Segment Open

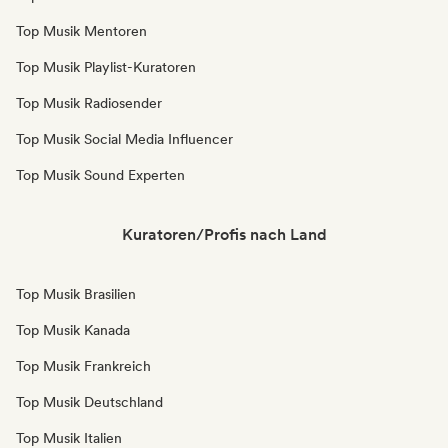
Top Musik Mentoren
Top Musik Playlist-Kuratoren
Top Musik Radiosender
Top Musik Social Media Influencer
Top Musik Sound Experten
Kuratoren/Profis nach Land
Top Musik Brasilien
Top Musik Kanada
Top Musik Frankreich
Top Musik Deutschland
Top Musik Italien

Segment Closed
Segment Open

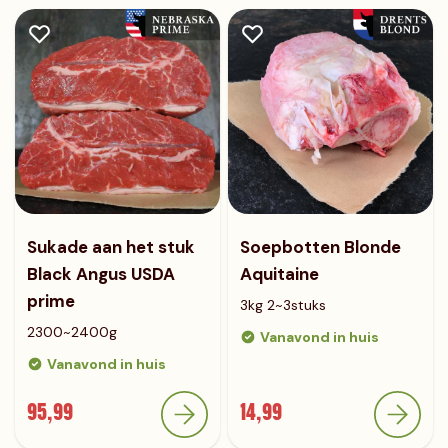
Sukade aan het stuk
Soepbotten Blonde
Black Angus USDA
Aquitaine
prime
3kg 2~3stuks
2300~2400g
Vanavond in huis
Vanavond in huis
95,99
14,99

Segment Closed

Look through the material and find each line that includes "Kuratoren", then copy it.

▶ _Exercise result_:
Top Musik Playlist-Kuratoren
Kuratoren/Profis nach Land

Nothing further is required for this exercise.